--- Listed entries ---
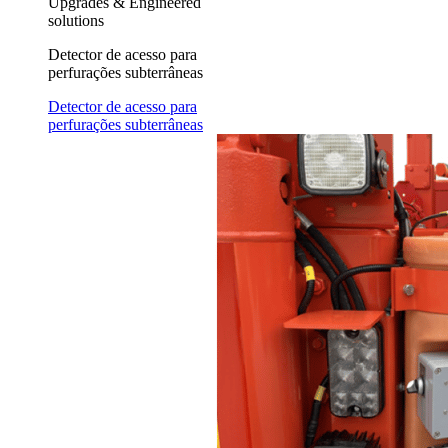
Upgrades & Engineered
solutions
Detector de acesso para
perfurações subterrâneas
Detector de acesso para
perfurações subterrâneas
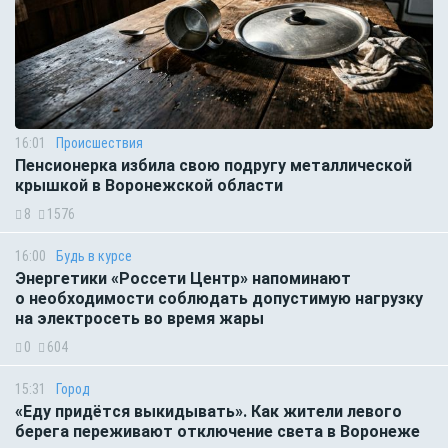
16:01
Происшествия
Пенсионерка избила свою подругу металлической
крышкой в Воронежской области
8
1576
16:00
Будь в курсе
Энергетики «Россети Центр» напоминают
о необходимости соблюдать допустимую нагрузку
на электросеть во время жары
0
604
15:31
Город
«Еду придётся выкидывать». Как жители левого
берега переживают отключение света в Воронеже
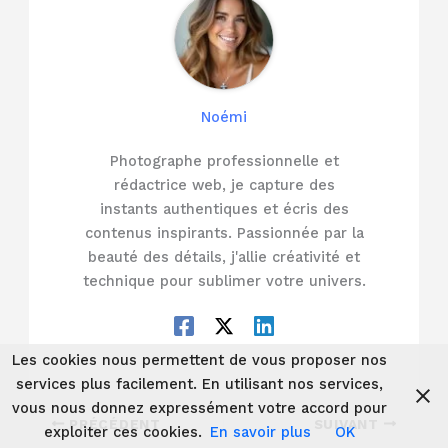
Noémi
Photographe professionnelle et
rédactrice web, je capture des
instants authentiques et écris des
contenus inspirants. Passionnée par la
beauté des détails, j'allie créativité et
technique pour sublimer votre univers.
Les cookies nous permettent de vous proposer nos
services plus facilement. En utilisant nos services,
vous nous donnez expressément votre accord pour
PRÉCÉDENT
SUIVANT
exploiter ces cookies.
En savoir plus
OK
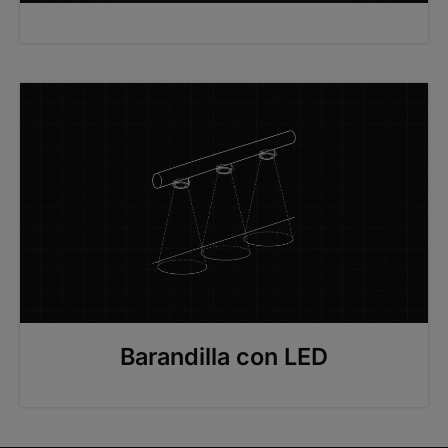
Barandilla con LED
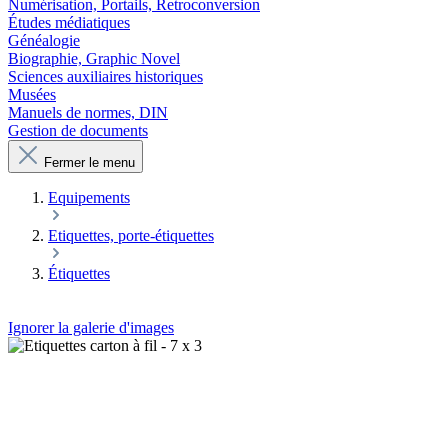
Numérisation, Portails, Retroconversion
Études médiatiques
Généalogie
Biographie, Graphic Novel
Sciences auxiliaires historiques
Musées
Manuels de normes, DIN
Gestion de documents
Fermer le menu
Equipements
Etiquettes, porte-étiquettes
Étiquettes
Ignorer la galerie d'images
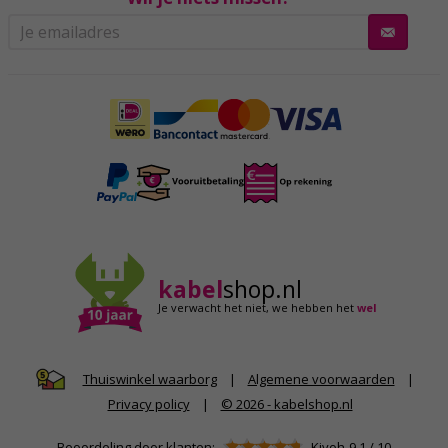
kabel
shop.nl
Je verwacht het niet,
we hebben het
wel
|
Algemene voorwaarden
|
Thuiswinkel waarborg
Privacy policy
|
© 2026 - kabelshop.nl
Beoordeling door klanten:
Kiyoh
9.1
/
10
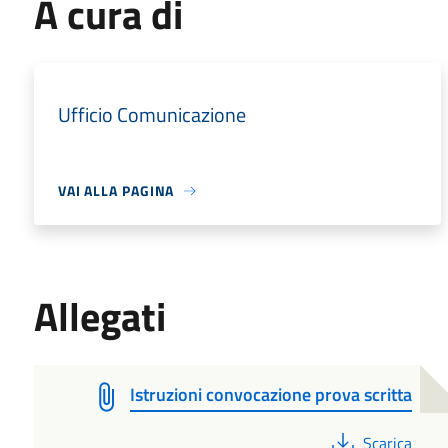
A cura di
Ufficio Comunicazione
VAI ALLA PAGINA
Allegati
Istruzioni convocazione prova scritta
PDF
Scarica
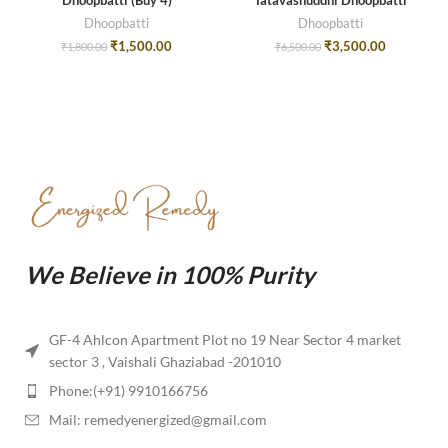
Dhoopbatti (Buy 4)
Tatavashuddhi Dhoopbatti
Dhoopbatti
Dhoopbatti
₹
1,500.00
₹
3,500.00
₹
1,800.00
₹
6,500.00
We Believe in 100% Purity
GF-4 Ahlcon Apartment Plot no 19 Near Sector 4 market
sector 3 , Vaishali Ghaziabad -201010
Phone:(+91) 9910166756
Mail: remedyenergized@gmail.com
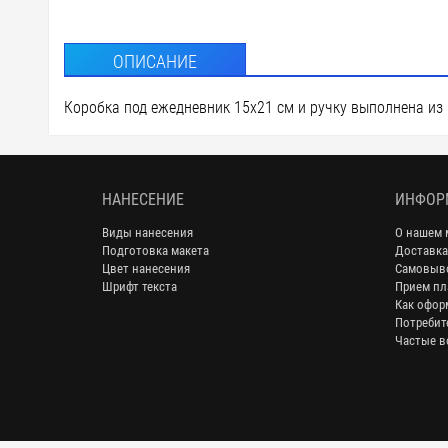
ОПИСАНИЕ
Коробка под ежедневник 15х21 см и ручку выполнена из к
НАНЕСЕНИЕ
ИНФОР
Виды нанесения
О нашем 
Подготовка макета
Доставка
Цвет нанесения
Самовыв
Шрифт текста
Прием пл
Как офор
Потребит
Частые в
---
> **Activity**
What you print must be exactly the lines from the one containing "Photographe professionnelle et" through the last line of the material, and no pictures.

> **Answer to the exercise**
Photographe professionnelle et
rédactrice web, je capture des
instants authentiques et écris des
contenus inspirants. Passionnée par la
beauté des détails, j'allie créativité et
technique pour sublimer votre univers.
Les cookies nous permettent de vous proposer nos
services plus facilement. En utilisant nos services,
vous nous donnez expressément votre accord pour
PRÉCÉDENT
SUIVANT
exploiter ces cookies.
En savoir plus
OK
Barandilla con LED
Numérisation, Portails, Retroconversion
Études médiatiques
Généalogie
Biographie, Graphic Novel
Sciences auxiliaires historiques
Musées
Manuels de normes, DIN
Gestion de documents
Fermer le menu
Equipements
Etiquettes, porte-étiquettes
Étiquettes
Ignorer la galerie d'images
kabel
shop.nl
Je verwacht het niet,
we hebben het
wel
|
Algemene voorwaarden
|
Thuiswinkel waarborg
Privacy policy
|
© 2026 - kabelshop.nl
Beoordeling door klanten:
Kiyoh
9.1
/
10
A cura di
Ufficio Comunicazione
VAI ALLA PAGINA
Allegati
Istruzioni convocazione prova scritta
PDF
Scarica
Dhoopbatti (Buy 4)
Tatavashuddhi Dhoopbatti
Dhoopbatti
Dhoopbatti
₹
1,500.00
₹
3,500.00
₹
1,800.00
₹
6,500.00
We Believe in 100% Purity
GF-4 Ahlcon Apartment Plot no 19 Near Sector 4 market
sector 3 , Vaishali Ghaziabad -201010
Phone:(+91) 9910166756
Mail: remedyenergized@gmail.com
ОПИСАНИЕ
Коробка под ежедневник 15х21 см и ручку выполнена из к
НАНЕСЕНИЕ
ИНФОР
Виды нанесения
О нашем 
Подготовка макета
Доставка
Цвет нанесения
Самовыв
Шрифт текста
Прием пл
Как офор
Потребит
Частые в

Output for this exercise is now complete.